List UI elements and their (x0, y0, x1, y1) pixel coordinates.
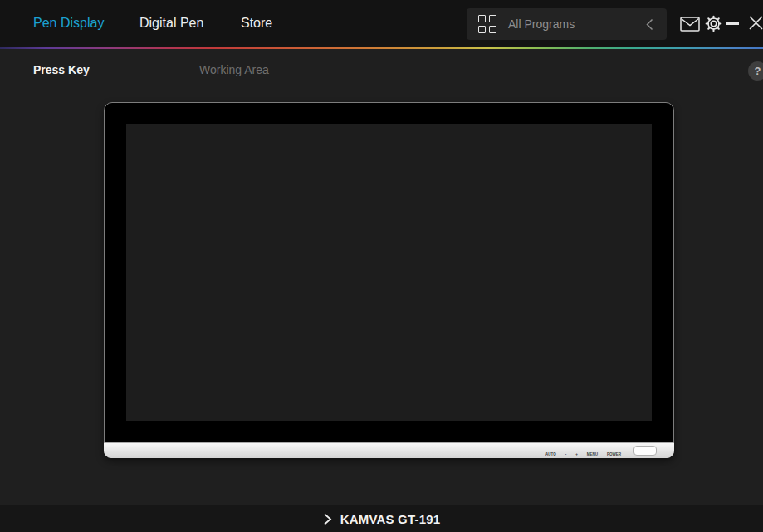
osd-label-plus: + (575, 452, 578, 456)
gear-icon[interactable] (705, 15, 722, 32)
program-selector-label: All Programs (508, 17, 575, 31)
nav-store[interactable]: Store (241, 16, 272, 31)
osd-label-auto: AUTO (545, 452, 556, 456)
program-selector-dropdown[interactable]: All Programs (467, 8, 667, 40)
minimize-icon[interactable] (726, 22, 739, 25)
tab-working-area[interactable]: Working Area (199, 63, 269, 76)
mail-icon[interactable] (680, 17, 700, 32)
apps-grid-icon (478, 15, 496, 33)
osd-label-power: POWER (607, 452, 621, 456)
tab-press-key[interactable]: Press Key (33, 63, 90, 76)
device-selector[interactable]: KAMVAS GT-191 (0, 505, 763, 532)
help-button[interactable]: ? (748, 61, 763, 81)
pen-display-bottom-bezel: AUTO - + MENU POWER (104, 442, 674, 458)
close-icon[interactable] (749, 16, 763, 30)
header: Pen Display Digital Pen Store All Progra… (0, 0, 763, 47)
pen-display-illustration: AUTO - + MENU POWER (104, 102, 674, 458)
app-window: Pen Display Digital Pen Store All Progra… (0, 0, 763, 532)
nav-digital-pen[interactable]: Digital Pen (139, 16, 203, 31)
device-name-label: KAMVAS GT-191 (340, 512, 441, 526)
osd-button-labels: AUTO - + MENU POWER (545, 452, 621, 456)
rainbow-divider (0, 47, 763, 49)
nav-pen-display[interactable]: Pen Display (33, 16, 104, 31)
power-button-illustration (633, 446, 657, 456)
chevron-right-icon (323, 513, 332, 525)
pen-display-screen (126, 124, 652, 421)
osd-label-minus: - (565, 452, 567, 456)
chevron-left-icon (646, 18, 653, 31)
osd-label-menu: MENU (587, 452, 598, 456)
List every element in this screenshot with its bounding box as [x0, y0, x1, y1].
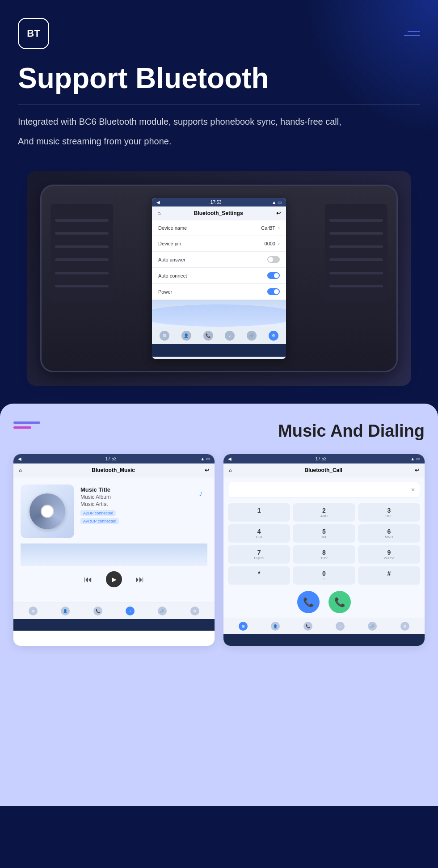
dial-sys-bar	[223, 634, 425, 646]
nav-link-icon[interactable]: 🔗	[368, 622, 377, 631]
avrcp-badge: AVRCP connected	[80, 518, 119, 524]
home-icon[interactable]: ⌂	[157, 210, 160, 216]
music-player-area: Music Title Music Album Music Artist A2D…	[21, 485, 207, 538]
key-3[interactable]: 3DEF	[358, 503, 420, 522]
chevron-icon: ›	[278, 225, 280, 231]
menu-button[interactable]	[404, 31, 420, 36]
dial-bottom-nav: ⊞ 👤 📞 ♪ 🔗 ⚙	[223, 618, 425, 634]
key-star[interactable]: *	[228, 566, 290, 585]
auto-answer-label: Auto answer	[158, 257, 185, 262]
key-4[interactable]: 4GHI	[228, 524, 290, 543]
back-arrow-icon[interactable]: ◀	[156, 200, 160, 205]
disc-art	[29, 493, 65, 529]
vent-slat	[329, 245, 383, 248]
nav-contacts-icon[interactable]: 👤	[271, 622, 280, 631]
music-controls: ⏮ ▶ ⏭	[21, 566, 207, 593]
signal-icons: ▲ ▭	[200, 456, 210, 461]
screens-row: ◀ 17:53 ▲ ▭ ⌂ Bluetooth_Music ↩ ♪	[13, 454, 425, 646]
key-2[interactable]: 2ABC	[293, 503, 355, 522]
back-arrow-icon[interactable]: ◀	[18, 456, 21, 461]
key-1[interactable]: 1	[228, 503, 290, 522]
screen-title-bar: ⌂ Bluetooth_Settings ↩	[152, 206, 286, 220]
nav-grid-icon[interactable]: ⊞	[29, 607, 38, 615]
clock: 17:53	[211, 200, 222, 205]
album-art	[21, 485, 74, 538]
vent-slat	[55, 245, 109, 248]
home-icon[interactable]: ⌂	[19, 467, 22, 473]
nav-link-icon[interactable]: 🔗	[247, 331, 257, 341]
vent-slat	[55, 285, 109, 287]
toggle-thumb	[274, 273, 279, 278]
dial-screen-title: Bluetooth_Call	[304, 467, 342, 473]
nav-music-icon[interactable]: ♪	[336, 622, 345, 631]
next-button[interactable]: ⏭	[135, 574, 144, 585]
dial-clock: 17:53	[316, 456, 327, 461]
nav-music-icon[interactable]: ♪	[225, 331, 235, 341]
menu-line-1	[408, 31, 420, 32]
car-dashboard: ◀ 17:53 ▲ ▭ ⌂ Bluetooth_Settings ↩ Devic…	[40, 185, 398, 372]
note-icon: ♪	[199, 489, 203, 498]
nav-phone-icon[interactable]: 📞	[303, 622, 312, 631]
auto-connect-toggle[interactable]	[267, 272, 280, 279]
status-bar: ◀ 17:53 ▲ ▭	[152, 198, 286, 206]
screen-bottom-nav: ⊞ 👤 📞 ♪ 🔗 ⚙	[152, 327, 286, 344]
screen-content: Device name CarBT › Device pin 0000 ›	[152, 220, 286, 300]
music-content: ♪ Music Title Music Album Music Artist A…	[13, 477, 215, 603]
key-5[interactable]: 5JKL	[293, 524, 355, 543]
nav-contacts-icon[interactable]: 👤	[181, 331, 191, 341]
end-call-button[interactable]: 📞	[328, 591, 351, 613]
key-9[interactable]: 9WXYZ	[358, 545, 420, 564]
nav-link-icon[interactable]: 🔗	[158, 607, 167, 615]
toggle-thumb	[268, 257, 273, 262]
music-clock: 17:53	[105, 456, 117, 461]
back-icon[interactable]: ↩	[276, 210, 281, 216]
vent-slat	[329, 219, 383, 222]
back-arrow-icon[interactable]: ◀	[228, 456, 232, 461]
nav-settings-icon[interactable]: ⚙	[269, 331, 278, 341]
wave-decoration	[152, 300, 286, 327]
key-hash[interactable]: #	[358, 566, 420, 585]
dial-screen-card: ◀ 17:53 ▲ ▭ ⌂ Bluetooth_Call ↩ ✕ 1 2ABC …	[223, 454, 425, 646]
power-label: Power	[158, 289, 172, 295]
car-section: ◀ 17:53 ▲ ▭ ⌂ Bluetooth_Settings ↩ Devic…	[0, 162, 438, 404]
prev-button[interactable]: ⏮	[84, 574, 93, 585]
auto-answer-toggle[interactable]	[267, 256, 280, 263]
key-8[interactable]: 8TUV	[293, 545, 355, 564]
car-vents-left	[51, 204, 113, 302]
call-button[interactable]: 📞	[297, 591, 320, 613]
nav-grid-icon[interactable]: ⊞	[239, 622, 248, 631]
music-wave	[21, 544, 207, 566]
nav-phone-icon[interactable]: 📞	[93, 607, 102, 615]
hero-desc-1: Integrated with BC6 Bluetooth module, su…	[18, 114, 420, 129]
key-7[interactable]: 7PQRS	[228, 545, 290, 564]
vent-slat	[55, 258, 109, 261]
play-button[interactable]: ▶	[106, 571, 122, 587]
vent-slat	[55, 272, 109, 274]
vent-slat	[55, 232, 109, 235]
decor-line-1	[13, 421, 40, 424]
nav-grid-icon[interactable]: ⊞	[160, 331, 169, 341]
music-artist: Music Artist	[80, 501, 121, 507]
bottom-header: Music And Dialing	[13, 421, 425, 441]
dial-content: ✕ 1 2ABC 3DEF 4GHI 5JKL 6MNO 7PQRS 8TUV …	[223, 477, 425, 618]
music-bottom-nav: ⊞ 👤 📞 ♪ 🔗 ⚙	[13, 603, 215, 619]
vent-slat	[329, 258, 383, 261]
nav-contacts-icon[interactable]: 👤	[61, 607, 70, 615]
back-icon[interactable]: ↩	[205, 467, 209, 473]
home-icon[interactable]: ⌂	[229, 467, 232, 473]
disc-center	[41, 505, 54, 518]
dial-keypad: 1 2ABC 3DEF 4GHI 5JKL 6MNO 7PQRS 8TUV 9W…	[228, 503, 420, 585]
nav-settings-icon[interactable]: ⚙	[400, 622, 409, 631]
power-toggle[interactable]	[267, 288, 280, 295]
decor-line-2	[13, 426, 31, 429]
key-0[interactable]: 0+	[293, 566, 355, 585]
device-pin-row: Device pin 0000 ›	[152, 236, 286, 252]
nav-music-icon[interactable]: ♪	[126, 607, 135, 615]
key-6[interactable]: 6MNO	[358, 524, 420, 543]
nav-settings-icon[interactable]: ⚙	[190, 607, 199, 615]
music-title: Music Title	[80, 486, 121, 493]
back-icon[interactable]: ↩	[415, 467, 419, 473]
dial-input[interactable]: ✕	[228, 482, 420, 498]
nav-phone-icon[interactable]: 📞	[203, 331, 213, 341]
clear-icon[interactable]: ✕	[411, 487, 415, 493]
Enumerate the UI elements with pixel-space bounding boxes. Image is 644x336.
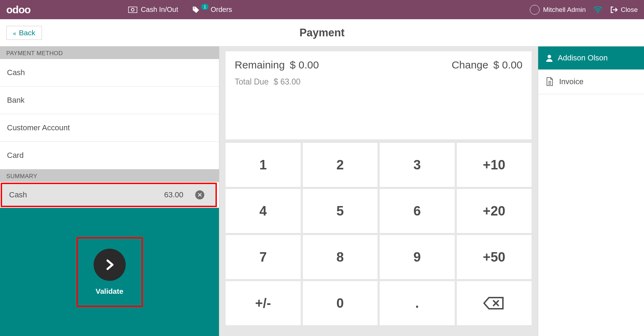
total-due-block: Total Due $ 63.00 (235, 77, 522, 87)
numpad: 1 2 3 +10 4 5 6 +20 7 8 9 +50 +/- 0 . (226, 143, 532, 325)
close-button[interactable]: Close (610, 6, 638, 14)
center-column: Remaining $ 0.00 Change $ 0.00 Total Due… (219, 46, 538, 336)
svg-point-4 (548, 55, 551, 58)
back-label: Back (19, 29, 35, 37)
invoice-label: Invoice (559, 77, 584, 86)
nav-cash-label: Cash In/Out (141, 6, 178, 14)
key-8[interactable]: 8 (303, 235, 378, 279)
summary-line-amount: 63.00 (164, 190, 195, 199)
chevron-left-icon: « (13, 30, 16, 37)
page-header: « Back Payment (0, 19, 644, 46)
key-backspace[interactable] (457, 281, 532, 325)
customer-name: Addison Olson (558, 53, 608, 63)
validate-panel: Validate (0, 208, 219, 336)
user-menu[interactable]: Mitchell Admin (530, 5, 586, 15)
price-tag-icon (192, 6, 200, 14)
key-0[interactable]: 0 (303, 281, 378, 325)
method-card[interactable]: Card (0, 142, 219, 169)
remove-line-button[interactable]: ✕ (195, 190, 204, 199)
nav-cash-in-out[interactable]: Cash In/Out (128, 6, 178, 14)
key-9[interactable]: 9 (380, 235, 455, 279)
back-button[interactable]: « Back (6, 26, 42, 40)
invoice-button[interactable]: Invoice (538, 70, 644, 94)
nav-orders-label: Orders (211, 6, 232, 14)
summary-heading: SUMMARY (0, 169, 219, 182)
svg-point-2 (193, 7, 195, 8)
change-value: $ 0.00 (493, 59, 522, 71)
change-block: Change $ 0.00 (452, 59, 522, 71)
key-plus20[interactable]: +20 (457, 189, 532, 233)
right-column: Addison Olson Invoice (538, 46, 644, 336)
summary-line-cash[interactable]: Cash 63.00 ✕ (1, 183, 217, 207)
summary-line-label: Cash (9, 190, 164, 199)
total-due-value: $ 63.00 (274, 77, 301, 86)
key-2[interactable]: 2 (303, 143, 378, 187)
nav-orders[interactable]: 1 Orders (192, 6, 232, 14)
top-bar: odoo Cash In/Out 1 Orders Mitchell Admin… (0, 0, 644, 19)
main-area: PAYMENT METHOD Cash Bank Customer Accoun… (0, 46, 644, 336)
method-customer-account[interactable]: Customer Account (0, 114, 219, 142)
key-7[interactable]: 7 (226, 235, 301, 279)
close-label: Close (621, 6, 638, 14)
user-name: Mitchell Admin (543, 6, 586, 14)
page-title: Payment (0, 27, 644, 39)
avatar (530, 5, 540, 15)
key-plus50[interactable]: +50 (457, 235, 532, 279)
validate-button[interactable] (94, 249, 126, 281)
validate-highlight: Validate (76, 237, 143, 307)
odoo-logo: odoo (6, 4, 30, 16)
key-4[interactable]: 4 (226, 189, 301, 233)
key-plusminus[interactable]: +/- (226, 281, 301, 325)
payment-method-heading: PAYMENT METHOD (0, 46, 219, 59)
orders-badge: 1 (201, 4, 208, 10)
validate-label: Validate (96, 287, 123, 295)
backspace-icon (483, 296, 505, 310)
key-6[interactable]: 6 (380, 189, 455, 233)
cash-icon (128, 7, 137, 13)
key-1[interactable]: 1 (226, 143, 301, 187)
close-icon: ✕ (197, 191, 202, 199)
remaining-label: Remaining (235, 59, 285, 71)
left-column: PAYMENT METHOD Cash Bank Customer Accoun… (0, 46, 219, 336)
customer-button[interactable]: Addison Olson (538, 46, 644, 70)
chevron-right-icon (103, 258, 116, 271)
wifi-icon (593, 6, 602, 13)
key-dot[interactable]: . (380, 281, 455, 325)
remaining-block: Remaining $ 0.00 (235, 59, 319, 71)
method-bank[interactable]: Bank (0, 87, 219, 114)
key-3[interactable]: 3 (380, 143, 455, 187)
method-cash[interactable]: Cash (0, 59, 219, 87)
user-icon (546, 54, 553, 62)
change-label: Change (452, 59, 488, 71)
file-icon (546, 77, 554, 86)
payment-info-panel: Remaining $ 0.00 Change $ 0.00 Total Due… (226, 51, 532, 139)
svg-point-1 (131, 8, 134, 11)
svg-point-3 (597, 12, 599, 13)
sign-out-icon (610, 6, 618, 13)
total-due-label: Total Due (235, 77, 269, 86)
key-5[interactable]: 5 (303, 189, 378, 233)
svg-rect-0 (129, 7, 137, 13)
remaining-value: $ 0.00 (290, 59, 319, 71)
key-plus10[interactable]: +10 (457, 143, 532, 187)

───

Required work. If a line in the material above contains the word "link", it counts; give only the number of such lines.

Task result. 3